А по телевизору (вот еще одна плохо подогнанная деталь!) показывали региональные новости, и там мелькало породистое лицо Роберта Векслера, главы администрации Воскресенска-33, и это лицо шевелило губами, рассказывая какие-то важные вещи, и Костя невольно задумался о том, как же так вышло, что у неказистого Воскресенска-33, города, которого нет ни на одной карте России, такой представительный и даже импозантный градоначальник. Он был похож на знаменитого в прошлом голливудского актера, которого череда трагических событий заставила сниматься в убогой мыльной опере уровня «Санта-Барбары».
«Господи, о какой же ерунде я думаю! – подумал Костя, безжалостно вдавливая окурок в мутное стекло пепельницы. – Черт бы побрал этого Векслера!»
А это все сон, определенно. Стоило Косте зажмурить глаза, как он снова видел настойчивый свет рампы. Иллюзии врывались в реальность, в которой все было из рук вон плохо. С недавнего времени, то есть с тех пор, как Костя потерял работу, все утренние ритуалы: кофе, сигарета, телевизор с выключенным звуком – стали бессмысленными. Впрочем, привычка вставать в шесть утра, привычка, выпестованная за десять лет работы, никуда не делась.
Прошло уже две недели с того, как Костя написал заявление об увольнении. Писал он его по-царски, в собственном кабинете, в компании огромного фикуса Васеньки – ведь все же дают имена своим фикусам, – а Косте казалось, будто бы все случилось вчера, и он все никак не мог привыкнуть к своему новому социальному статусу, к этому унизительному сочетанию слов «временно безработный», и к осознанию того, что больше никогда у него не будет престижной и непыльной работы, поскольку единственное такое место он потерял. Такая работа, утешал себя Костя, она, как первая любовь, случается единожды.

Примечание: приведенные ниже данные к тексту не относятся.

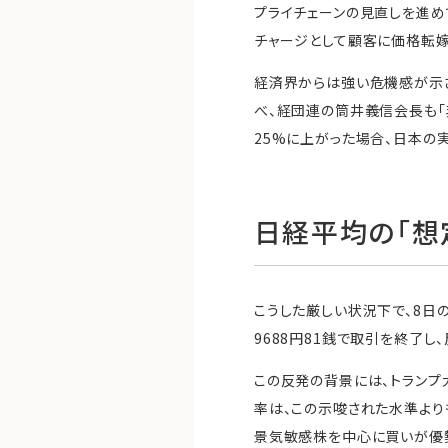
プライチェーンの見直しを進め
チャージとして顧客に価格転嫁
経済界からは強い危機感が示
べ、経団連の筒井義信会長も「
25%に上がった場合、日本の実
日経平均の「想
こうした厳しい状況下で、8日
9688円81銭で取引を終了し
この反発の背景には、トランプ
率は、この示唆された水準より
景気敏感株を中心に買いが優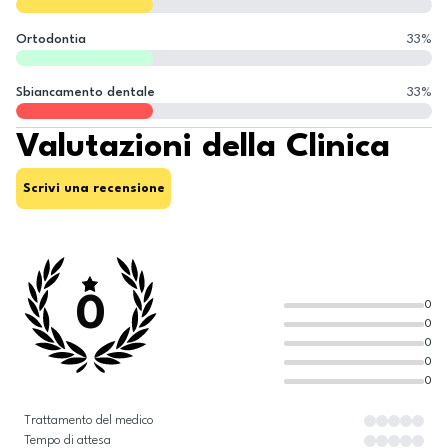
Ortodontia
33
%
Sbiancamento dentale
33
%
Valutazioni della Clinica
Scrivi una recensione
0
0
0
0
0
0
Trattamento del medico
Tempo di attesa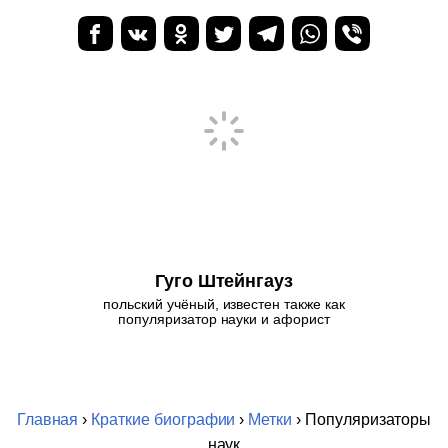
Гуго Штейнгауз
польский учёный, известен также как
популяризатор науки и афорист
Главная
›
Краткие биографии
›
Метки
› Популяризаторы
наук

Как ни странно, даже в этой Костиной беде был виноват мэр Векслер – прежний директор завода, неуклюжий и безобидный Фатьянов, что-то с ним не поделил, и на смену ему пришел какой-то «хрен из Москвы», как прозвали его работники, и этот новый директор первым делом решил убрать отдел стратегического менеджмента, руководителем которого и был Костя (подчиненные обращались к нему исключительно Константин Викторович), причем этого москвича никто и в глаза не видел – по документам генеральным директором так и остался Фатьянов. Единственное, что знали о нем работники, так это то, что он состоит в приятельских отношениях с мэром. Не Фатьянов, разумеется, а хрен из Москвы.

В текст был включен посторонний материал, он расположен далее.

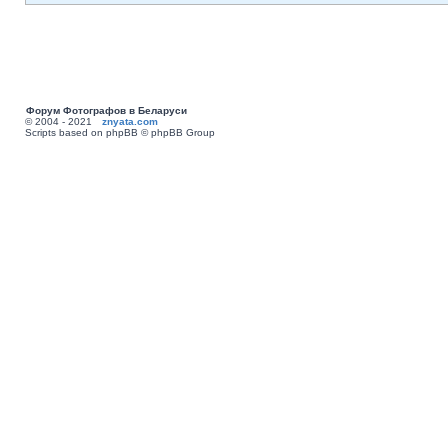
Форум Фотографов в Беларуси
© 2004 - 2021
znyata.com
Scripts based on phpBB © phpBB Group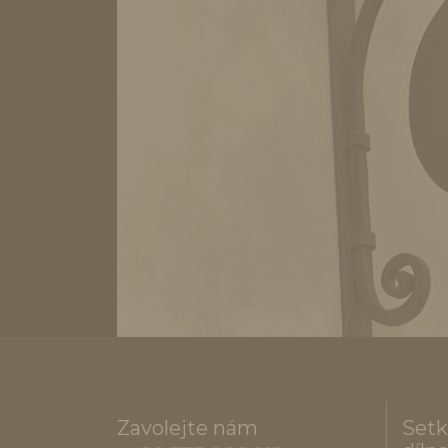
Zavolejte nám
Setk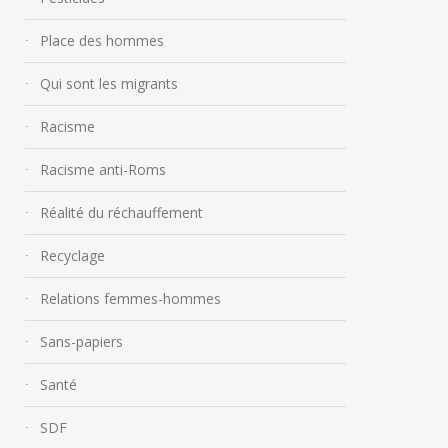
Place des hommes
Qui sont les migrants
Racisme
Racisme anti-Roms
Réalité du réchauffement
Recyclage
Relations femmes-hommes
Sans-papiers
Santé
SDF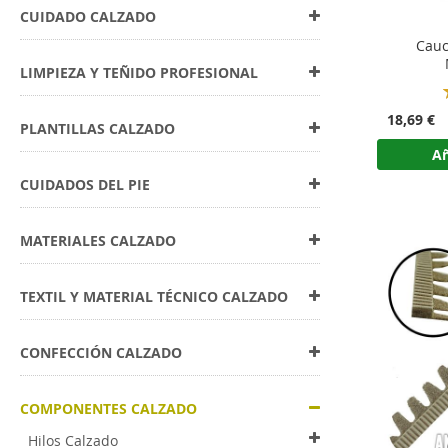
CUIDADO CALZADO
Cauc
LIMPIEZA Y TEÑIDO PROFESIONAL
18,69 €
PLANTILLAS CALZADO
Añ
CUIDADOS DEL PIE
MATERIALES CALZADO
TEXTIL Y MATERIAL TÉCNICO CALZADO
CONFECCIÓN CALZADO
COMPONENTES CALZADO
Hilos Calzado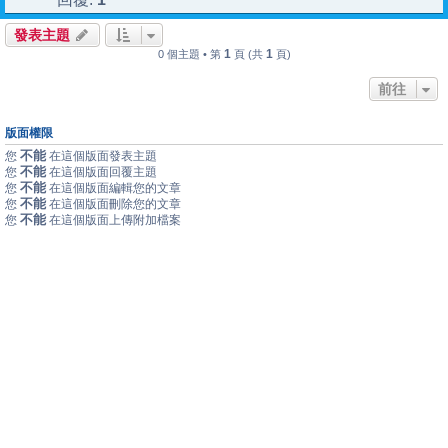
發表主題
1
1
0 個主題 • 第
頁 (共
頁)
前往
版面權限
不能
您
在這個版面發表主題
不能
您
在這個版面回覆主題
不能
您
在這個版面編輯您的文章
不能
您
在這個版面刪除您的文章
不能
您
在這個版面上傳附加檔案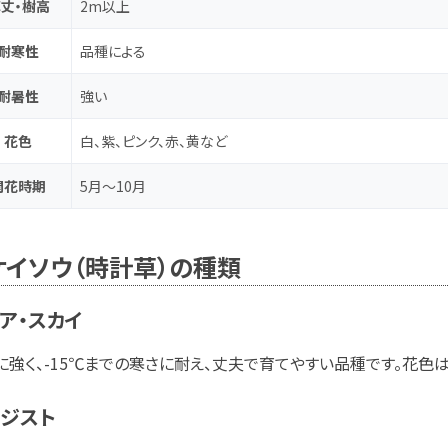
丈・樹高
2m以上
耐寒性
品種による
耐暑性
強い
花色
白、紫、ピンク、赤、黄など
開花時期
5月～10月
ケイソウ（時計草）の種類
ア・スカイ
に強く、-15℃までの寒さに耐え、丈夫で育てやすい品種です。花色
メジスト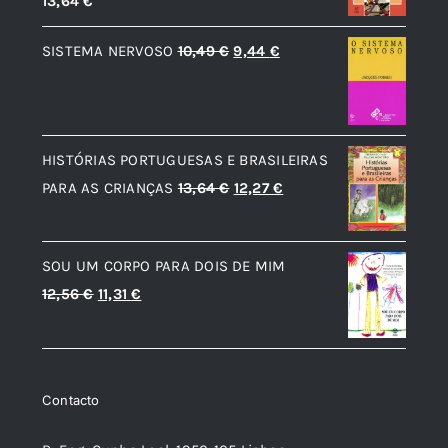
13,64
€
O
O
SISTEMA NERVOSO
10,49
€
9,44
€
preço
preço
original
atual
era:
é:
HISTÓRIAS PORTUGUESAS E BRASILEIRAS
10,49 €.
9,44 €.
O
O
PARA AS CRIANÇAS
13,64
€
12,27
€
preço
preço
original
atual
SOU UM CORPO PARA DOIS DE MIM
era:
é:
O
O
12,56
€
11,31
€
13,64 €.
12,27 €.
preço
preço
original
atual
era:
é:
Contacto
12,56 €.
11,31 €.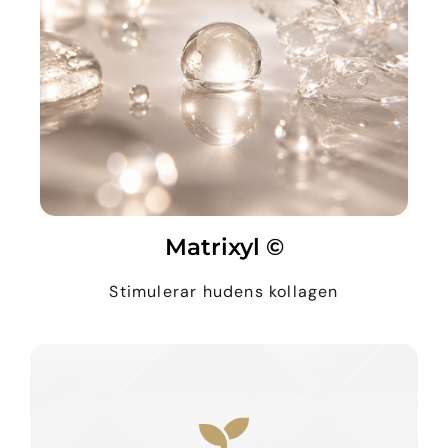
Matrixyl ©
Stimulerar hudens kollagen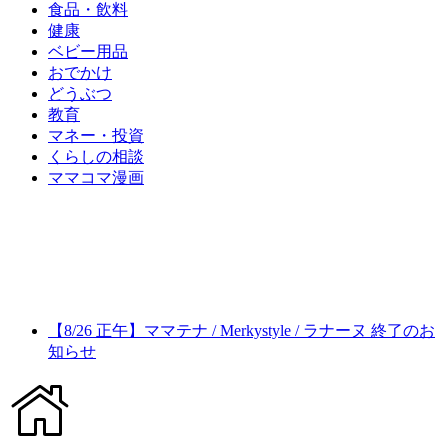
食品・飲料
健康
ベビー用品
おでかけ
どうぶつ
教育
マネー・投資
くらしの相談
ママコマ漫画
【8/26 正午】ママテナ / Merkystyle / ラナーヌ 終了のお
知らせ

А самое забавное, что за эти две недели Костя совершенно, вот нисколечки не отдохнул, и более того, дел у него образовалось больше, чем когда-либо, больше, чем когда он работал в пыльном кабинете с Васенькой. Он и таксистом успел поработать – дважды отвозил знакомых до аэропорта, а это, на минуточку, три с половиной часа туда, три с половиной обратно; помог отцу разобраться с документацией (батя был предпринимателем от бога, но вот бумажная работа ему не давалась, хоть ты тресни) и даже сходил на несколько собеседований, каждое из которых было хуже предыдущего.

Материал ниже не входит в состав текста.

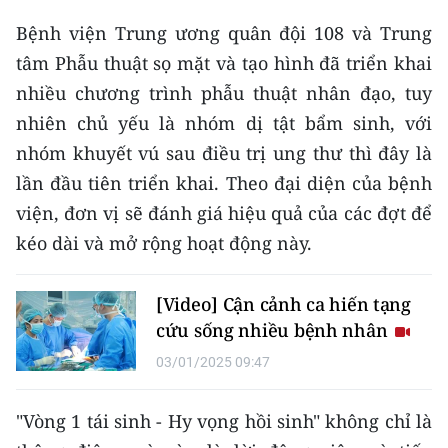
Bệnh viện Trung ương quân đội 108 và Trung
tâm Phẫu thuật sọ mặt và tạo hình đã triển khai
nhiều chương trình phẫu thuật nhân đạo, tuy
nhiên chủ yếu là nhóm dị tật bẩm sinh, với
nhóm khuyết vú sau điều trị ung thư thì đây là
lần đầu tiên triển khai. Theo đại diện của bệnh
viện, đơn vị sẽ đánh giá hiệu quả của các đợt để
kéo dài và mở rộng hoạt động này.
[Video] Cận cảnh ca hiến tạng
cứu sống nhiều bệnh nhân
03/01/2025 09:47
"Vòng 1 tái sinh - Hy vọng hồi sinh" không chỉ là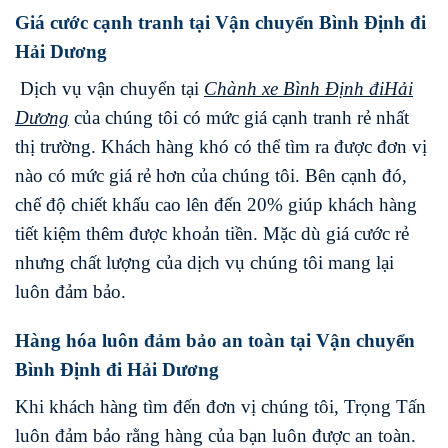
Giá cước cạnh tranh tại Vận chuyển Bình Định đi
Hải Dương
Dịch vụ vận chuyển tại
Chành xe
Bình Định
đi
Hải
Dương
của chúng tôi có mức giá cạnh tranh rẻ nhất
thị trường. Khách hàng khó có thể tìm ra được đơn vị
nào có mức giá rẻ hơn của chúng tôi. Bên cạnh đó,
chế độ chiết khấu cao lên đến 20% giúp khách hàng
tiết kiệm thêm được khoản tiền. Mặc dù giá cước rẻ
nhưng chất lượng của dịch vụ chúng tôi mang lại
luôn đảm bảo.
Hàng hóa luôn đảm bảo an toàn tại Vận chuyển
Bình Định đi Hải Dương
Khi khách hàng tìm đến đơn vị chúng tôi, Trọng Tấn
luôn đảm bảo rằng hàng của bạn luôn được an toàn.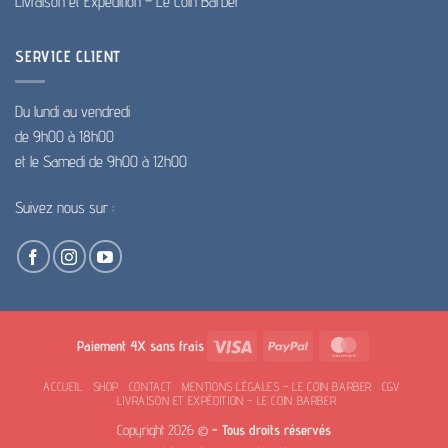
Livraison et Expédition – Le Coin Barber
SERVICE CLIENT
Du lundi au vendredi
de 9h00 à 18h00
et le Samedi de 9h00 à 12h00
Suivez nous sur :
Visa
PayPal
MasterCard
Paiement 4X sans frais
ACCUEIL
SHOP
CONTACT
MENTIONS LÉGALES – LE COIN BARBER
CGV
LIVRAISON ET EXPÉDITION – LE COIN BARBER
Copyright 2026 ©
- Tous droits réservés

И все бы ничего, но Диане он так и не рассказал о том, что потерял работу. Он все откладывал тяжелый разговор на потом, на завтра, на послезавтра, и с каждым разом становилось все тяжелее решиться. Костя сто раз прокручивал в голове возможный диалог и проговаривал про себя все удобные, уместные в таких случаях фразы, и в его голове они звучали вполне гладко, но, как только он видел перед собой Диану (а он за десять лет так и не привык к ее присутствию, ему все казалось, что она когда-нибудь посмотрит на него своими серыми холодными глазами, снисходительно и высокомерно, еле заметно усмехнется, снимет пальто с крючка, выйдет за дверь и уйдет навсегда, растворившись в неизвестности), слова как-то сами вылетали из головы и вся его решительность улетучивалась.